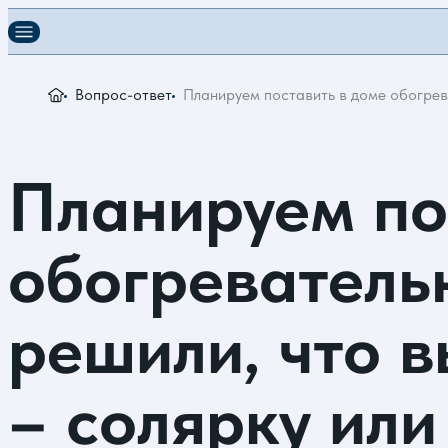
Вопрос-ответ
Планируем поставить в доме обогрева
Планируем по
обогревательн
решили, что в
– солярку ил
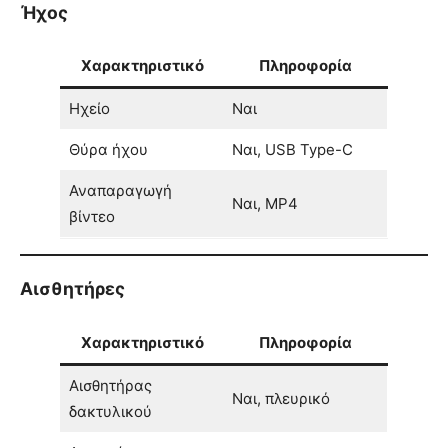
Ήχος
Χαρακτηριστικό
Πληροφορία
Ηχείο
Ναι
Θύρα ήχου
Ναι, USB Type-C
Αναπαραγωγή
Ναι, MP4
βίντεο
Αισθητήρες
Χαρακτηριστικό
Πληροφορία
Αισθητήρας
Ναι, πλευρικό
δακτυλικού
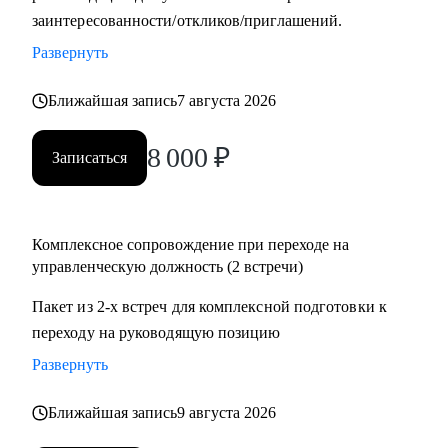
заинтересованности/откликов/приглашений.
системы мотивации и использую методику целеполагания
для достижения бизнес-результатов;
Развернуть
• Откатал мощную технологию общения с клиентами и
построения партнерских отношений;
Ближайшая запись
7 августа 2026
• Сотрудничаю с ВУЗами в разрезе карьерных определений
8 000
₽
студентов;
Записаться
С чем помогу:
• Карьерный рост и построение траектории развития;
Комплексное сопровождение при переходе на
• Аудит резюме для управляющих позиций;
управленческую должность (2 встречи)
• Оценка и усиление управленческих компетенций;
Пакет из 2-х встреч для комплексной подготовки к
• Проработка навыков построения и мотивации команды;
переходу на руководящую позицию
• Стратегическое планирование и целеполагание;
• Определение истинных целей и мотиваций;
Развернуть
• Проработка синдромов самозванца и отличника и др.;
• Определение ограничений и их проработка;
Ближайшая запись
9 августа 2026
• Выход из состояния профессионального выгорания;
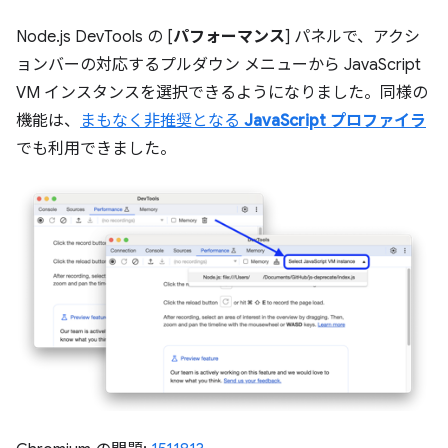
Node.js DevTools の [
パフォーマンス
] パネルで、アクシ
ョンバーの対応するプルダウン メニューから JavaScript
VM インスタンスを選択できるようになりました。同様の
機能は、
まもなく非推奨となる
JavaScript プロファイラ
でも利用できました。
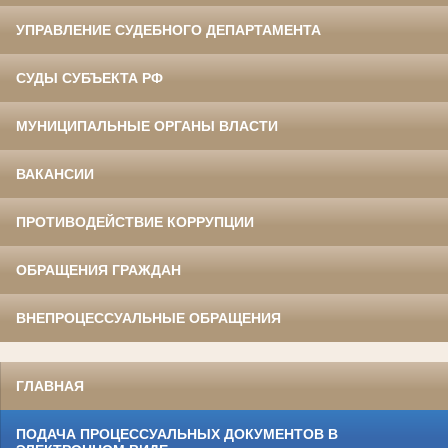
УПРАВЛЕНИЕ СУДЕБНОГО ДЕПАРТАМЕНТА
СУДЫ СУБЪЕКТА РФ
МУНИЦИПАЛЬНЫЕ ОРГАНЫ ВЛАСТИ
ВАКАНСИИ
ПРОТИВОДЕЙСТВИЕ КОРРУПЦИИ
ОБРАЩЕНИЯ ГРАЖДАН
ВНЕПРОЦЕССУАЛЬНЫЕ ОБРАЩЕНИЯ
ГЛАВНАЯ
ПОДАЧА ПРОЦЕССУАЛЬНЫХ ДОКУМЕНТОВ В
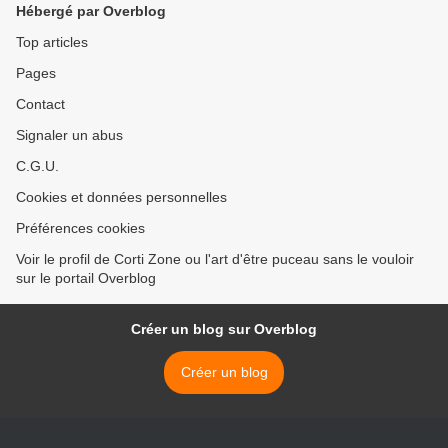
Hébergé par Overblog
Top articles
Pages
Contact
Signaler un abus
C.G.U.
Cookies et données personnelles
Préférences cookies
Voir le profil de Corti Zone ou l'art d'être puceau sans le vouloir
sur le portail Overblog
Créer un blog sur Overblog
Créer un blog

++++

*Required work*
Return, from the data, each line where the string "Créer" occurs.

*Output of the exercise*
Créer un blog sur Overblog
Créer un blog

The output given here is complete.